Your copy of the entries below should hold exactly the lines from the one containing "konstruktiv mit dieser" to the one containing "опытных автоюристов, которые", inclusive, and no pictures.
START Dataset entries
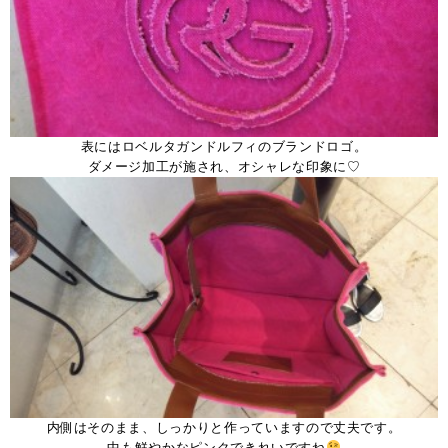
表にはロベルタガンドルフィのブランドロゴ。
ダメージ加工が施され、オシャレな印象に♡
内側はそのまま、しっかりと作っていますので丈夫です。
中も鮮やかなピンクできれいですね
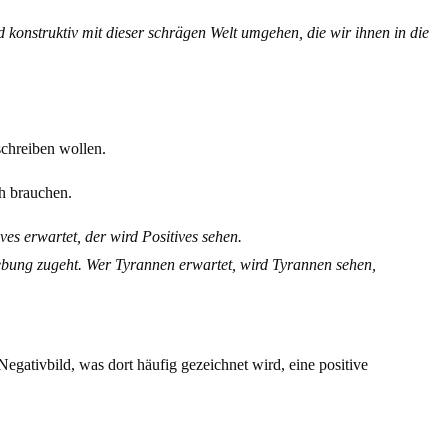
 konstruktiv mit dieser schrägen Welt umgehen, die wir ihnen in die
schreiben wollen.
ch brauchen.
es erwartet, der wird Positives sehen.
ebung zugeht. Wer Tyrannen erwartet, wird Tyrannen sehen,
egativbild, was dort häufig gezeichnet wird, eine positive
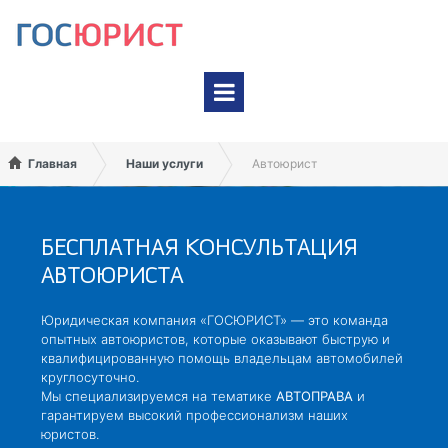
На карте Google
На карте Яндекс
Главная
Наши услуги
Автоюрист
БЕСПЛАТНАЯ КОНСУЛЬТАЦИЯ
АВТОЮРИСТА
Юридическая компания «ГОСЮРИСТ» — это команда
опытных автоюристов, которые оказывают быструю и
квалифицированную помощь владельцам автомобилей
круглосуточно.
Мы специализируемся на тематике
АВТОПРАВА
и
гарантируем высокий профессионализм наших
юристов.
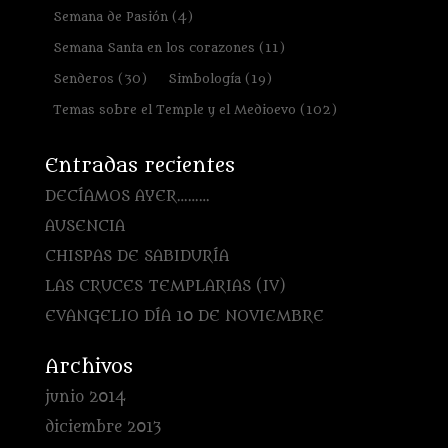
Semana de Pasión
(4)
Semana Santa en los corazones
(11)
Senderos
(30)
Simbología
(19)
Temas sobre el Temple y el Medioevo
(102)
Entradas recientes
DECÍAMOS AYER………
AUSENCIA
CHISPAS DE SABIDURÍA
LAS CRUCES TEMPLARIAS (IV)
EVANGELIO DÍA 10 DE NOVIEMBRE
Archivos
junio 2014
diciembre 2013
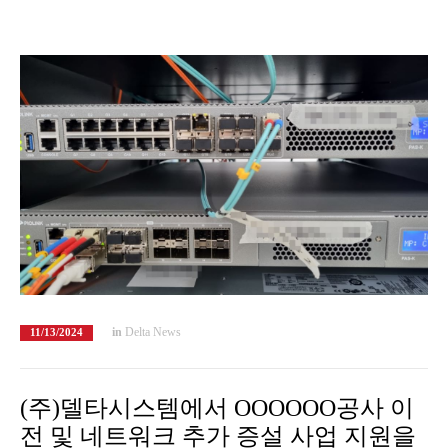
in
Delta News
11/13/2024
(주)델타시스템에서 OOOOOO공사 이
전 및 네트워크 추가 증설 사업 지원을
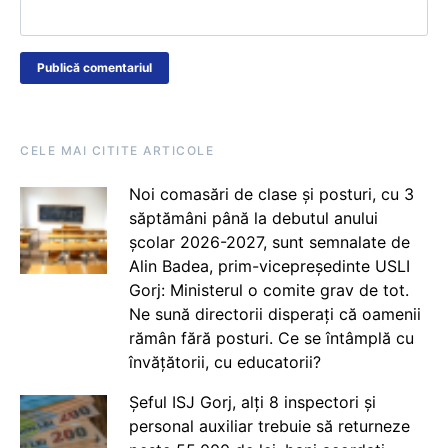
CELE MAI CITITE ARTICOLE
Noi comasări de clase și posturi, cu 3
săptămâni până la debutul anului
școlar 2026-2027, sunt semnalate de
Alin Badea, prim-vicepreședinte USLI
Gorj: Ministerul o comite grav de tot.
Ne sună directorii disperați că oamenii
rămân fără posturi. Ce se întâmplă cu
învățătorii, cu educatorii?
Șeful ISJ Gorj, alți 8 inspectori și
personal auxiliar trebuie să returneze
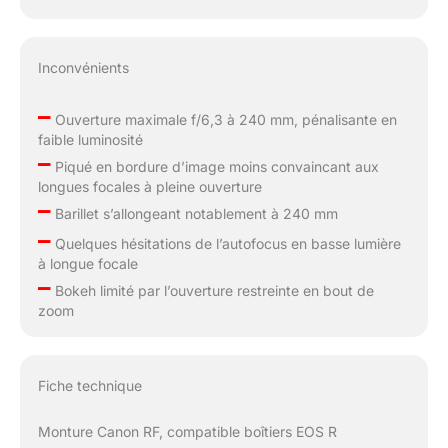
Inconvénients
–
Ouverture maximale f/6,3 à 240 mm, pénalisante en
faible luminosité
–
Piqué en bordure d’image moins convaincant aux
longues focales à pleine ouverture
–
Barillet s’allongeant notablement à 240 mm
–
Quelques hésitations de l’autofocus en basse lumière
à longue focale
–
Bokeh limité par l’ouverture restreinte en bout de
zoom
Fiche technique
Monture Canon RF, compatible boîtiers EOS R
END Dataset entries
--- Result below ---
 konstruktiv mit dieser schrägen Welt umgehen, die wir ihnen in die
schreiben wollen.
ch brauchen.
es erwartet, der wird Positives sehen.
ebung zugeht. Wer Tyrannen erwartet, wird Tyrannen sehen,
egativbild, was dort häufig gezeichnet wird, eine positive
На карте Google
На карте Яндекс
Главная
Наши услуги
Автоюрист
БЕСПЛАТНАЯ КОНСУЛЬТАЦИЯ
АВТОЮРИСТА
Юридическая компания «ГОСЮРИСТ» — это команда
опытных автоюристов, которые оказывают быструю и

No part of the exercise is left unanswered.